Go through the data below and copy each line where the word "Банке" occurs.

★ ★ ★

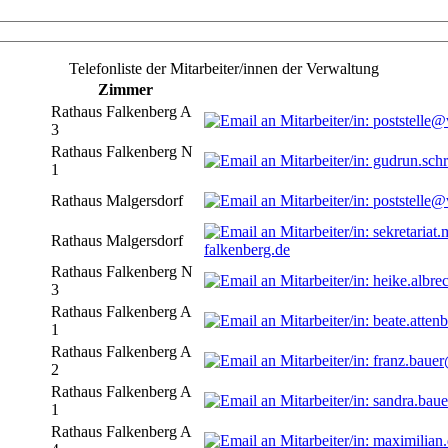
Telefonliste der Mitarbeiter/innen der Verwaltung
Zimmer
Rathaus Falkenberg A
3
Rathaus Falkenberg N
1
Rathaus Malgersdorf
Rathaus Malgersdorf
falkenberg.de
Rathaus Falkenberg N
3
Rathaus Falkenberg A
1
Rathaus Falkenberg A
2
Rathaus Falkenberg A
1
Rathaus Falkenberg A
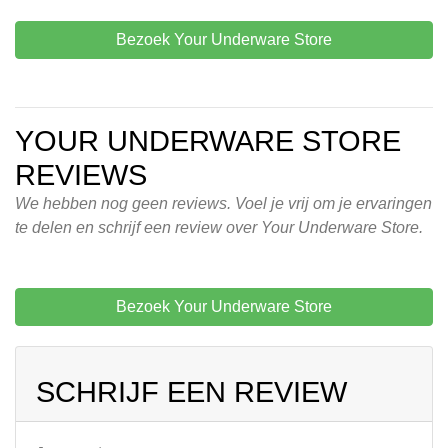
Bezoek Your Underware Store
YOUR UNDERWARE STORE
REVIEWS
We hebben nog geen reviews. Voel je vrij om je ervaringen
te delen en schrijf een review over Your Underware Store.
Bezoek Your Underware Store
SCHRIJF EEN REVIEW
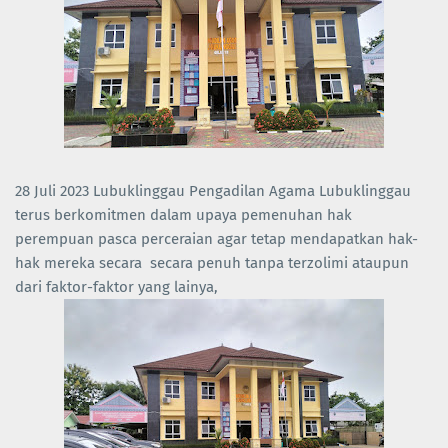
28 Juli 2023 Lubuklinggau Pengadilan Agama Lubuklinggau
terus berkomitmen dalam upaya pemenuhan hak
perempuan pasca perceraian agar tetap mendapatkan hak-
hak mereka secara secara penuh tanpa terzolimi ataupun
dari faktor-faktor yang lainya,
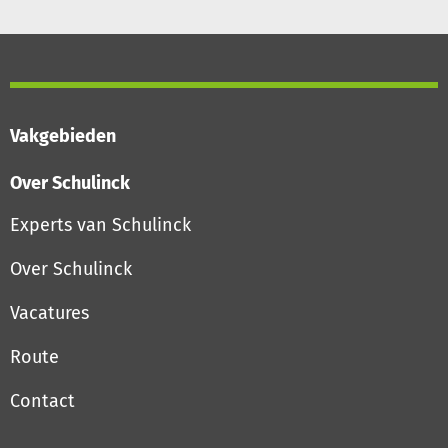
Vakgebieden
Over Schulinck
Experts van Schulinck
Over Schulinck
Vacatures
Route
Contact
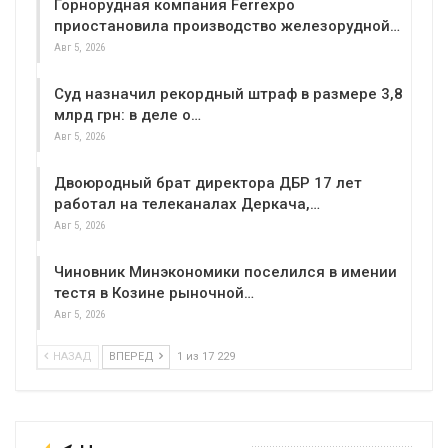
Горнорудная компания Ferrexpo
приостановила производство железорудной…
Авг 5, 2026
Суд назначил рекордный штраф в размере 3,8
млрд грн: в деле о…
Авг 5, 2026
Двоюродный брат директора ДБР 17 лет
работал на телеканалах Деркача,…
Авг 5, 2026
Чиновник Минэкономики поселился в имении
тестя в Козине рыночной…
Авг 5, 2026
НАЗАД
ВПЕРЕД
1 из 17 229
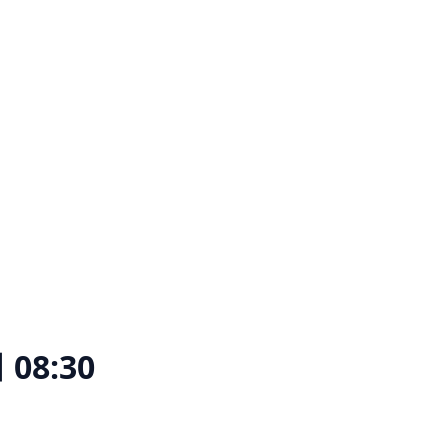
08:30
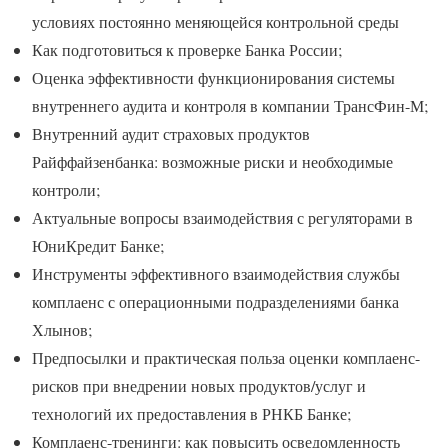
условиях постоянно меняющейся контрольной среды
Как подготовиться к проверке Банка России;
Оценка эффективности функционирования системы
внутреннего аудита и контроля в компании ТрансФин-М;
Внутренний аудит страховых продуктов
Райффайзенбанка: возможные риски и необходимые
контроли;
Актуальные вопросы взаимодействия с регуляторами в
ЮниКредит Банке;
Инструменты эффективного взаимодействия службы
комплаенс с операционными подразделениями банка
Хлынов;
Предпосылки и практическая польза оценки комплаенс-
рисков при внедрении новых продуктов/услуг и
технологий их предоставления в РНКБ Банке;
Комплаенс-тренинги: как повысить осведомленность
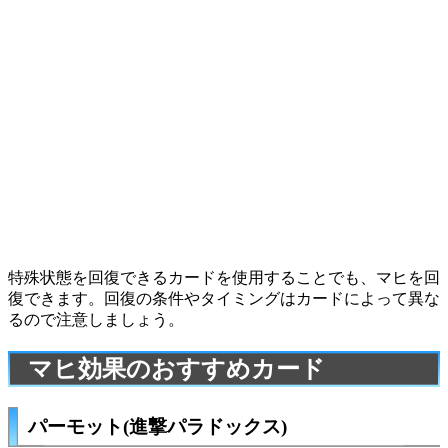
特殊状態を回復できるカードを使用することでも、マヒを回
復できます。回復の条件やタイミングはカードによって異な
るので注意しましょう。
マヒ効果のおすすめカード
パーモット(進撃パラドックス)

★ ★ ★

RESPONSE TO THE TASK:
ЮниКредит Банке;
технологий их предоставления в РНКБ Банке;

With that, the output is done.